Évolution en France du nombre de nouveaux cas

pour les grandes maladies chroniques (période 1990 – 2013)

(maladies reconnues en affections de longue durée)

Maladies cardio-vasculaires (période 1990-2010)

cancers

diabète

affections psychiatriques (Parkinson, Alzheimer…)

progression de la population (régime général) pendant cette période

+ 124 %

+ 102 %

+ 240 %

+ 71 %

+ 27 %

L’espérance de vie correspond à l’age moyen des décès chaque année ; elle progresse au rythme de 0,3 année par an, sauf en 2015 où elle a reculé de – 0,3. Mais l’espérance de vie en bonne santé (ou sans incapacité) pour les enfants qui naissent aujourd’hui aurait déjà diminué de 10 ans ! Ce n’est qu’une prévision scientifique, pas encore statistiquement avérée, mais néanmoins démontrée. Ainsi, une femme peut aujourd’hui passer en moyenne 22 ans de sa vie avec des incapacités contre 15 ans en 2004, en dépit de l’amélioration de la médecine moderne. Ce qui est certain, c’est que les coûts générés font imploser les systèmes de santé : en 2013 on a dépensé 64 milliards de plus qu’en 1994 (environ 1000 € par habitant) pour les maladies chroniques.
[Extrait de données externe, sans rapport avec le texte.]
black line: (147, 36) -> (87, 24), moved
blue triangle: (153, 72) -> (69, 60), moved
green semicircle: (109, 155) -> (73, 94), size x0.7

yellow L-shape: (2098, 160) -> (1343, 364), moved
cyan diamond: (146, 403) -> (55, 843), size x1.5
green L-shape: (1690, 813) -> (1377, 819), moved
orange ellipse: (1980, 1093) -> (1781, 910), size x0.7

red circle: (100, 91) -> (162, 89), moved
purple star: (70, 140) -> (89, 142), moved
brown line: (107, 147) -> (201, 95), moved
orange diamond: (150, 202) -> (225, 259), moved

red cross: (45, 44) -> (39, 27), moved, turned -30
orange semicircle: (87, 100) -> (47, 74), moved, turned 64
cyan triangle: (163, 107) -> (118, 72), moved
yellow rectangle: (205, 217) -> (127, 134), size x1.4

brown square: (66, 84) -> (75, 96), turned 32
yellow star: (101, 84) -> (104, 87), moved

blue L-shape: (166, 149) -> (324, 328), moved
Selon l’Institut de veille sanitaire, 50 % des antibiotiques produits dans le monde sont destinés aux animaux, pour les soigner ou favoriser leur croissance (environ 60 % en France). La plupart de ces antibiotiques sont apportés à titre préventif dans l’alimentation ou l’eau. On observe de plus en plus de cas d’antibiorésistance dans les élevages, comme en médecine humaine. Les bactéries résistantes dans les élevages peuvent se retrouver dans l’environnement et l’alimentation. Selon l’ANSM, la résistance des bactéries aux effets des antibiotiques est à l’origine de 12.500 décès par an dans l’Hexagone et ce phénomène est en progression.

Pour l’Agence Santé publique France, la pollution de l’air est responsable de 48000 décès prématurés par an. L’Agence européenne de l’Environnement chiffre aussi à 430000 décès prématurés par an pour l’Europe. En cause, les particules fines issues de la combustion des énergies fossiles et les pesticides. Une proportion importante des pesticides se retrouvent dans l’air au moment de l’épandage ou s’évaporent dans les jours qui suivent. L’association Air Breizh estime qu’en Bretagne environ 60 % de particules fines PM10 et 30 % des PM2,5 sont issues de l’agriculture. Selon le Commissariat général au développement durable, les coûts sanitaires de la pollution de l’air seraient compris entre 20 et 30 milliards pour la France. Un rapport du Sénat en 2015 intitulé « Pollution de l’air, le coût de l’inaction » estimait ce coût à 100 milliards !

  • La part exacte de l’agriculture et de l’agro-alimentaire dans la dégradation de la santé est difficile à estimer, mais on ne peut plus ignorer l’impact sur la santé des pesticides présents dans les aliments, l’eau ou l’air, ni les problèmes d’antibiorésistance.

(1) André Cicolella (né en 1946) est un chimiste, toxicologue et chercheur français en santé environnementale, spécialiste de l’évaluation des risques sanitaires. Il est conseiller scientifique à l’Ineris et enseignant à Sciences Po. Il est président du Réseau Santé Environnement. André Cicolella a écrit « Toxique Planète : Le scandale invisible des maladies chroniques ». Il est à l’origine de l’interdiction du bisphénol A dans les biberons, du perchloréthylène dans les pressings, etc.